→ TASK DETAILS
Word for word, repeat the data; no picture should appear in the result.

→ PROVIDED RECORDS
----------------
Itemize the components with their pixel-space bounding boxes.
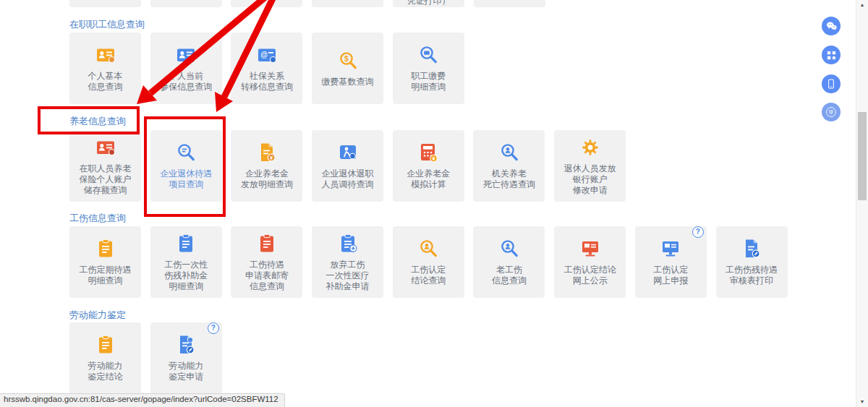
- service-card[interactable]: 个人当前参保信息查询: [150, 33, 222, 104]
- annotation-box-retirement-benefits-card: [144, 116, 226, 217]
- service-card[interactable]: ¥企业养老金发放明细查询: [231, 130, 302, 202]
- service-card[interactable]: 工伤一次性伤残补助金明细查询: [150, 226, 222, 298]
- service-card-label: 缴费基数查询: [322, 77, 374, 87]
- label-line: 工伤认定结论: [564, 265, 616, 275]
- label-line: 模拟计算: [407, 179, 450, 190]
- service-card-label: 个人基本信息查询: [88, 71, 123, 93]
- label-line: 死亡待遇查询: [483, 179, 535, 190]
- official-seal-button[interactable]: [822, 103, 841, 121]
- help-badge[interactable]: ?: [208, 322, 219, 334]
- id-card-icon: [175, 44, 197, 66]
- label-line: 企业养老金: [407, 168, 450, 179]
- service-card[interactable]: 个人基本信息查询: [69, 33, 141, 104]
- help-badge[interactable]: ?: [692, 226, 704, 238]
- service-card[interactable]: 职工缴费明细查询: [393, 33, 464, 104]
- wechat-icon: [825, 20, 838, 33]
- section-card-row: 工伤定期待遇明细查询工伤一次性伤残补助金明细查询工伤待遇申请表邮寄信息查询放弃工…: [69, 226, 788, 298]
- scrollbar-down-arrow[interactable]: ▼: [856, 397, 868, 407]
- service-card[interactable]: 工伤认定网上申报?: [635, 226, 707, 298]
- service-card-label: 职工缴费明细查询: [411, 71, 446, 93]
- doc-money-icon: ¥: [256, 142, 278, 163]
- label-line: 网上申报: [653, 275, 688, 286]
- service-card[interactable]: 工伤待遇申请表邮寄信息查询: [231, 226, 302, 298]
- service-card-label: 社保关系转移信息查询: [241, 71, 293, 93]
- label-line: 放弃工伤: [326, 260, 370, 270]
- partial-service-card[interactable]: [474, 0, 545, 7]
- service-card-label: 放弃工伤一次性医疗补助金申请: [326, 260, 370, 292]
- service-card-label: 在职人员养老保险个人账户储存额查询: [80, 163, 132, 196]
- label-line: 在职人员养老: [80, 163, 132, 174]
- scrollbar-thumb[interactable]: [858, 112, 867, 200]
- label-line: 劳动能力: [169, 361, 203, 372]
- service-card[interactable]: $缴费基数查询: [312, 33, 383, 104]
- doc-shield-icon: [175, 334, 197, 356]
- label-line: 工伤伤残待遇: [726, 265, 778, 275]
- label-line: 补助金申请: [326, 281, 370, 292]
- label-line: 机关养老: [483, 168, 535, 179]
- service-card[interactable]: 工伤伤残待遇审核表打印: [716, 226, 788, 298]
- mobile-app-button[interactable]: [822, 74, 841, 93]
- service-card[interactable]: 工伤认定结论查询: [393, 226, 464, 298]
- mag-person-icon: [417, 238, 439, 260]
- id-card-icon: [95, 137, 116, 158]
- label-line: 银行账户: [564, 174, 616, 185]
- qr-group-button[interactable]: [822, 46, 841, 64]
- mag-person-icon: [498, 238, 520, 260]
- wechat-button[interactable]: [822, 17, 841, 35]
- label-line: 个人当前: [160, 71, 212, 82]
- label-line: 参保信息查询: [160, 82, 212, 93]
- service-card[interactable]: 退休人员发放银行账户修改申请: [554, 130, 626, 202]
- service-card[interactable]: ¥企业养老金模拟计算: [393, 130, 464, 202]
- service-card[interactable]: 企业退休退职人员调待查询: [312, 130, 383, 202]
- label-line: 一次性医疗: [326, 270, 370, 281]
- service-card[interactable]: @社保关系转移信息查询: [231, 33, 302, 104]
- label-line: 社保关系: [241, 71, 293, 82]
- label-line: 工伤认定: [653, 265, 688, 275]
- official-seal-icon: [825, 106, 838, 119]
- service-card[interactable]: 机关养老死亡待遇查询: [473, 130, 545, 202]
- service-card-label: 工伤待遇申请表邮寄信息查询: [245, 260, 289, 292]
- service-card-label: 工伤认定网上申报: [653, 265, 688, 286]
- section-card-row: 劳动能力鉴定结论劳动能力鉴定申请?: [69, 322, 222, 394]
- scrollbar-up-arrow[interactable]: ▲: [856, 0, 868, 10]
- label-line: 明细查询: [164, 281, 208, 292]
- service-card-label: 劳动能力鉴定结论: [88, 361, 123, 382]
- label-line: 明细查询: [80, 275, 132, 286]
- service-card[interactable]: 在职人员养老保险个人账户储存额查询: [69, 130, 141, 202]
- clipboard-icon: [95, 238, 116, 260]
- svg-text:$: $: [344, 53, 349, 62]
- calculator-icon: ¥: [417, 142, 439, 163]
- service-card[interactable]: 劳动能力鉴定结论: [69, 322, 141, 394]
- label-line: 退休人员发放: [564, 163, 616, 174]
- partial-service-card[interactable]: [231, 0, 302, 7]
- annotation-box-pension-title: [38, 106, 140, 134]
- partial-service-card[interactable]: [150, 0, 222, 7]
- status-bar-url: hrsswb.qingdao.gov.cn:81/cas-server/gopa…: [0, 393, 285, 407]
- clipboard-plus-icon: [337, 233, 359, 254]
- label-line: 鉴定结论: [88, 372, 123, 382]
- qr-group-icon: [826, 50, 837, 61]
- label-line: 审核表打印: [726, 275, 778, 286]
- service-card[interactable]: 老工伤信息查询: [473, 226, 545, 298]
- section-title: 工伤信息查询: [69, 212, 126, 225]
- gear-icon: [579, 137, 601, 158]
- mag-money-icon: $: [337, 50, 359, 72]
- service-card-label: 工伤伤残待遇审核表打印: [726, 265, 778, 286]
- section-card-row: 个人基本信息查询个人当前参保信息查询@社保关系转移信息查询$缴费基数查询职工缴费…: [69, 33, 464, 104]
- service-card[interactable]: 工伤定期待遇明细查询: [69, 226, 141, 298]
- services-page: 凭证打印） 在职职工信息查询个人基本信息查询个人当前参保信息查询@社保关系转移信…: [0, 0, 868, 407]
- label-line: 企业退休退职: [322, 168, 374, 179]
- label-line: 劳动能力: [88, 361, 123, 372]
- service-card[interactable]: 工伤认定结论网上公示: [554, 226, 626, 298]
- service-card[interactable]: 放弃工伤一次性医疗补助金申请: [312, 226, 383, 298]
- partial-service-card[interactable]: [69, 0, 141, 7]
- partial-service-card[interactable]: 凭证打印）: [393, 0, 464, 7]
- monitor-icon: [579, 238, 601, 260]
- vertical-scrollbar: ▲ ▼: [856, 0, 868, 407]
- service-card-label: 工伤定期待遇明细查询: [80, 265, 132, 286]
- partial-service-card[interactable]: [312, 0, 383, 7]
- label-line: 个人基本: [88, 71, 123, 82]
- card-at-icon: @: [256, 44, 278, 66]
- service-card[interactable]: 劳动能力鉴定申请?: [150, 322, 222, 394]
- label-line: 工伤认定: [411, 265, 446, 275]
----------------
→ ANSWER TO THIS EXERCISE
Itemize the components with their pixel-space bounding boxes.
- service-card[interactable]: 个人当前参保信息查询: [150, 33, 222, 104]
- annotation-box-retirement-benefits-card: [144, 116, 226, 217]
- service-card[interactable]: ¥企业养老金发放明细查询: [231, 130, 302, 202]
- service-card[interactable]: 工伤一次性伤残补助金明细查询: [150, 226, 222, 298]
- service-card-label: 缴费基数查询: [322, 77, 374, 87]
- label-line: 工伤认定结论: [564, 265, 616, 275]
- label-line: 模拟计算: [407, 179, 450, 190]
- service-card-label: 个人基本信息查询: [88, 71, 123, 93]
- label-line: 死亡待遇查询: [483, 179, 535, 190]
- official-seal-button[interactable]: [822, 103, 841, 121]
- help-badge[interactable]: ?: [208, 322, 219, 334]
- id-card-icon: [175, 44, 197, 66]
- label-line: 企业养老金: [407, 168, 450, 179]
- service-card[interactable]: 个人基本信息查询: [69, 33, 141, 104]
- help-badge[interactable]: ?: [692, 226, 704, 238]
- service-card[interactable]: 职工缴费明细查询: [393, 33, 464, 104]
- wechat-icon: [825, 20, 838, 33]
- section-card-row: 工伤定期待遇明细查询工伤一次性伤残补助金明细查询工伤待遇申请表邮寄信息查询放弃工…: [69, 226, 788, 298]
- scrollbar-down-arrow[interactable]: ▼: [856, 397, 868, 407]
- service-card[interactable]: 工伤认定网上申报?: [635, 226, 707, 298]
- service-card-label: 职工缴费明细查询: [411, 71, 446, 93]
- doc-money-icon: ¥: [256, 142, 278, 163]
- label-line: 网上申报: [653, 275, 688, 286]
- service-card[interactable]: 工伤待遇申请表邮寄信息查询: [231, 226, 302, 298]
- service-card-label: 社保关系转移信息查询: [241, 71, 293, 93]
- label-line: 放弃工伤: [326, 260, 370, 270]
- partial-service-card[interactable]: [474, 0, 545, 7]
- service-card-label: 放弃工伤一次性医疗补助金申请: [326, 260, 370, 292]
- service-card-label: 在职人员养老保险个人账户储存额查询: [80, 163, 132, 196]
- label-line: 在职人员养老: [80, 163, 132, 174]
- scrollbar-thumb[interactable]: [858, 112, 867, 200]
- label-line: 劳动能力: [169, 361, 203, 372]
- service-card[interactable]: $缴费基数查询: [312, 33, 383, 104]
- doc-shield-icon: [175, 334, 197, 356]
- label-line: 工伤伤残待遇: [726, 265, 778, 275]
- label-line: 补助金申请: [326, 281, 370, 292]
- label-line: 机关养老: [483, 168, 535, 179]
- service-card[interactable]: 工伤伤残待遇审核表打印: [716, 226, 788, 298]
- mobile-app-button[interactable]: [822, 74, 841, 93]
- service-card[interactable]: 工伤认定结论查询: [393, 226, 464, 298]
- mag-person-icon: [417, 238, 439, 260]
- id-card-icon: [95, 137, 116, 158]
- label-line: 银行账户: [564, 174, 616, 185]
- qr-group-button[interactable]: [822, 46, 841, 64]
- mag-person-icon: [498, 238, 520, 260]
- wechat-button[interactable]: [822, 17, 841, 35]
- label-line: 个人当前: [160, 71, 212, 82]
- label-line: 参保信息查询: [160, 82, 212, 93]
- service-card[interactable]: 退休人员发放银行账户修改申请: [554, 130, 626, 202]
- service-card[interactable]: ¥企业养老金模拟计算: [393, 130, 464, 202]
- service-card[interactable]: 企业退休退职人员调待查询: [312, 130, 383, 202]
- label-line: 一次性医疗: [326, 270, 370, 281]
- service-card[interactable]: @社保关系转移信息查询: [231, 33, 302, 104]
- label-line: 社保关系: [241, 71, 293, 82]
- label-line: 工伤认定: [653, 265, 688, 275]
- official-seal-icon: [825, 106, 838, 119]
- service-card[interactable]: 机关养老死亡待遇查询: [473, 130, 545, 202]
- service-card-label: 工伤待遇申请表邮寄信息查询: [245, 260, 289, 292]
- service-card-label: 工伤认定网上申报: [653, 265, 688, 286]
- section-card-row: 劳动能力鉴定结论劳动能力鉴定申请?: [69, 322, 222, 394]
- scrollbar-up-arrow[interactable]: ▲: [856, 0, 868, 10]
- label-line: 明细查询: [164, 281, 208, 292]
- service-card-label: 劳动能力鉴定结论: [88, 361, 123, 382]
- label-line: 明细查询: [80, 275, 132, 286]
- service-card[interactable]: 在职人员养老保险个人账户储存额查询: [69, 130, 141, 202]
- clipboard-icon: [95, 238, 116, 260]
- svg-text:$: $: [344, 53, 349, 62]
- calculator-icon: ¥: [417, 142, 439, 163]
- service-card[interactable]: 劳动能力鉴定结论: [69, 322, 141, 394]
- label-line: 退休人员发放: [564, 163, 616, 174]
- partial-service-card[interactable]: [231, 0, 302, 7]
- annotation-box-pension-title: [38, 106, 140, 134]
- partial-service-card[interactable]: [150, 0, 222, 7]
- status-bar-url: hrsswb.qingdao.gov.cn:81/cas-server/gopa…: [0, 393, 285, 407]
- clipboard-plus-icon: [337, 233, 359, 254]
- label-line: 鉴定结论: [88, 372, 123, 382]
- qr-group-icon: [826, 50, 837, 61]
- label-line: 审核表打印: [726, 275, 778, 286]
- service-card[interactable]: 老工伤信息查询: [473, 226, 545, 298]
- section-title: 工伤信息查询: [69, 212, 126, 225]
- gear-icon: [579, 137, 601, 158]
- mag-money-icon: $: [337, 50, 359, 72]
- service-card-label: 工伤伤残待遇审核表打印: [726, 265, 778, 286]
- section-card-row: 个人基本信息查询个人当前参保信息查询@社保关系转移信息查询$缴费基数查询职工缴费…: [69, 33, 464, 104]
- service-card[interactable]: 工伤定期待遇明细查询: [69, 226, 141, 298]
- services-page: 凭证打印） 在职职工信息查询个人基本信息查询个人当前参保信息查询@社保关系转移信…: [0, 0, 868, 407]
- label-line: 企业退休退职: [322, 168, 374, 179]
- label-line: 劳动能力: [88, 361, 123, 372]
- service-card[interactable]: 工伤认定结论网上公示: [554, 226, 626, 298]
- service-card[interactable]: 放弃工伤一次性医疗补助金申请: [312, 226, 383, 298]
- partial-service-card[interactable]: [69, 0, 141, 7]
- partial-service-card[interactable]: 凭证打印）: [393, 0, 464, 7]
- monitor-icon: [579, 238, 601, 260]
- vertical-scrollbar: ▲ ▼: [856, 0, 868, 407]
- service-card-label: 工伤定期待遇明细查询: [80, 265, 132, 286]
- partial-service-card[interactable]: [312, 0, 383, 7]
- label-line: 个人基本: [88, 71, 123, 82]
- card-at-icon: @: [256, 44, 278, 66]
- service-card[interactable]: 劳动能力鉴定申请?: [150, 322, 222, 394]
- label-line: 工伤认定: [411, 265, 446, 275]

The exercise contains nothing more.